- [INPUT RECORDS]:

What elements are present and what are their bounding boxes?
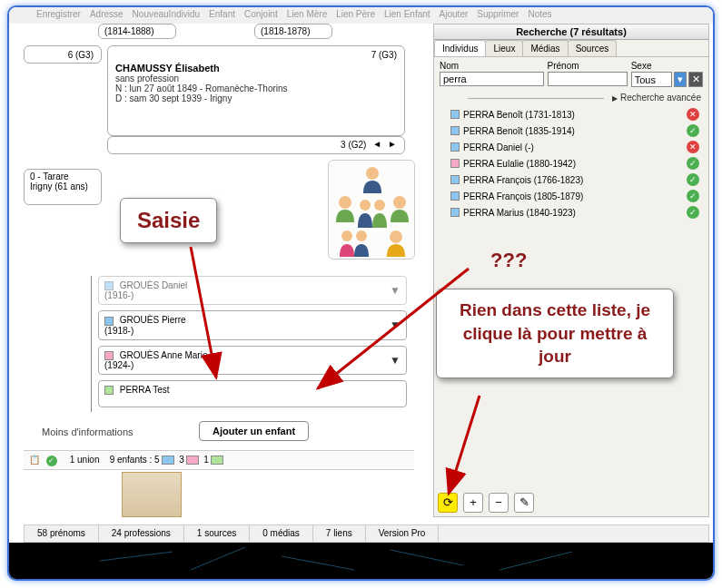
add-child-button[interactable]: Ajouter un enfant	[199, 421, 309, 441]
annotation-saisie: Saisie	[120, 198, 217, 243]
document-thumbnail[interactable]	[122, 472, 182, 517]
sex-select[interactable]	[631, 72, 672, 87]
descend-arrow-icon[interactable]: ▼	[390, 318, 401, 331]
result-row[interactable]: PERRA Marius (1840-1923)✓	[440, 204, 703, 220]
side-info[interactable]: 0 - TarareIrigny (61 ans)	[24, 169, 102, 205]
gen-indicator-left[interactable]: 6 (G3)	[24, 45, 102, 64]
svg-point-1	[339, 196, 351, 209]
genealogy-pane: (1814-1888) (1818-1878) 6 (G3) 7 (G3) CH…	[24, 24, 414, 517]
add-button[interactable]: +	[463, 493, 483, 513]
svg-point-6	[356, 230, 367, 241]
person-icon	[387, 193, 412, 222]
gen2-nav: 3 (G2) ◄ ►	[107, 136, 405, 154]
descend-arrow-icon[interactable]: ▼	[390, 354, 401, 367]
status-badge-icon: ✕	[687, 108, 699, 121]
dropdown-icon[interactable]: ▾	[674, 72, 687, 87]
result-row[interactable]: PERRA Eulalie (1880-1942)✓	[440, 155, 703, 172]
tab-lieux[interactable]: Lieux	[485, 40, 523, 56]
person-icon	[383, 228, 409, 257]
person-profession: sans profession	[115, 74, 397, 83]
svg-point-4	[374, 200, 385, 211]
svg-point-2	[393, 196, 406, 209]
svg-point-3	[360, 200, 371, 211]
ancestor-dates-2[interactable]: (1818-1878)	[254, 24, 332, 39]
status-badge-icon: ✓	[687, 206, 699, 219]
tab-medias[interactable]: Médias	[522, 40, 568, 56]
edit-button[interactable]: ✎	[514, 493, 534, 513]
person-icon	[360, 164, 385, 193]
gender-square-icon	[104, 281, 114, 290]
status-badge-icon: ✕	[687, 141, 699, 153]
status-badge-icon: ✓	[687, 173, 699, 186]
status-bar: 58 prénoms 24 professions 1 sources 0 mé…	[24, 524, 709, 543]
less-info-link[interactable]: Moins d'informations	[42, 426, 134, 437]
status-badge-icon: ✓	[687, 124, 699, 137]
prev-arrow-icon[interactable]: ◄	[369, 139, 381, 152]
remove-button[interactable]: −	[489, 493, 509, 513]
family-icon	[336, 228, 372, 257]
menubar: EnregistrerAdresseNouveauIndividuEnfantC…	[9, 7, 713, 24]
firstname-input[interactable]	[548, 72, 628, 86]
child-row[interactable]: GROUÈS Daniel (1916-) ▼	[98, 276, 407, 305]
person-birth: N : lun 27 août 1849 - Romanèche-Thorins	[115, 83, 397, 93]
annotation-question: ???	[474, 240, 543, 281]
stats-bar: 📋 ✓ 1 union 9 enfants : 5 3 1	[24, 450, 414, 470]
gender-square-icon	[104, 317, 114, 326]
ancestor-dates-1[interactable]: (1814-1888)	[98, 24, 176, 39]
gender-square-icon	[104, 386, 114, 395]
child-row[interactable]: PERRA Test	[98, 380, 407, 407]
result-row[interactable]: PERRA Benoît (1835-1914)✓	[440, 122, 703, 139]
next-arrow-icon[interactable]: ►	[384, 139, 397, 152]
result-row[interactable]: PERRA François (1805-1879)✓	[440, 188, 703, 204]
svg-point-7	[390, 230, 402, 243]
result-row[interactable]: PERRA Benoît (1731-1813)✕	[440, 106, 703, 122]
child-row[interactable]: GROUÈS Anne Marie (1924-) ▼	[98, 346, 407, 375]
annotation-explanation: Rien dans cette liste, je clique là pour…	[436, 289, 674, 378]
bottom-strip	[9, 543, 713, 579]
svg-point-0	[366, 167, 379, 180]
search-toolbar: ⟳ + − ✎	[436, 491, 536, 514]
children-list: GROUÈS Daniel (1916-) ▼ GROUÈS Pierre (1…	[98, 276, 407, 413]
gender-square-icon	[104, 351, 114, 360]
version-label: Version Pro	[366, 525, 440, 542]
status-badge-icon: ✓	[687, 157, 699, 170]
tab-sources[interactable]: Sources	[568, 40, 618, 56]
person-name: CHAMUSSY Élisabeth	[115, 63, 397, 74]
clear-icon[interactable]: ✕	[688, 72, 703, 87]
tab-individus[interactable]: Individus	[434, 40, 486, 56]
results-list: PERRA Benoît (1731-1813)✕ PERRA Benoît (…	[434, 104, 708, 222]
family-icons-panel[interactable]	[328, 160, 415, 260]
descend-arrow-icon[interactable]: ▼	[390, 284, 401, 297]
name-input[interactable]	[440, 72, 544, 86]
person-death: D : sam 30 sept 1939 - Irigny	[115, 93, 397, 103]
stat-medias[interactable]: 0 médias	[250, 525, 313, 542]
refresh-button[interactable]: ⟳	[438, 493, 458, 513]
person-card[interactable]: 7 (G3) CHAMUSSY Élisabeth sans professio…	[107, 45, 405, 136]
svg-point-5	[341, 230, 352, 241]
stat-professions[interactable]: 24 professions	[99, 525, 184, 542]
family-icon	[354, 197, 391, 230]
result-row[interactable]: PERRA François (1766-1823)✓	[440, 172, 703, 188]
stat-liens[interactable]: 7 liens	[313, 525, 366, 542]
advanced-search-link[interactable]: ▶ Recherche avancée	[434, 91, 708, 104]
gen-indicator-right: 7 (G3)	[371, 50, 397, 60]
stat-prenoms[interactable]: 58 prénoms	[25, 525, 99, 542]
tree-line	[91, 276, 92, 412]
result-row[interactable]: PERRA Daniel (-)✕	[440, 139, 703, 155]
search-tabs: Individus Lieux Médias Sources	[434, 40, 708, 57]
child-row[interactable]: GROUÈS Pierre (1918-) ▼	[98, 310, 407, 339]
search-header: Recherche (7 résultats)	[434, 24, 708, 40]
stat-sources[interactable]: 1 sources	[184, 525, 250, 542]
status-badge-icon: ✓	[687, 190, 699, 202]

- [WORK TO COMPLETE]: If a line in the listing has "Recherche" in it, report that line.

- [FINISHED TASK]:
advanced-search-link[interactable]: ▶ Recherche avancée	[434, 91, 708, 104]
search-header: Recherche (7 résultats)	[434, 24, 708, 40]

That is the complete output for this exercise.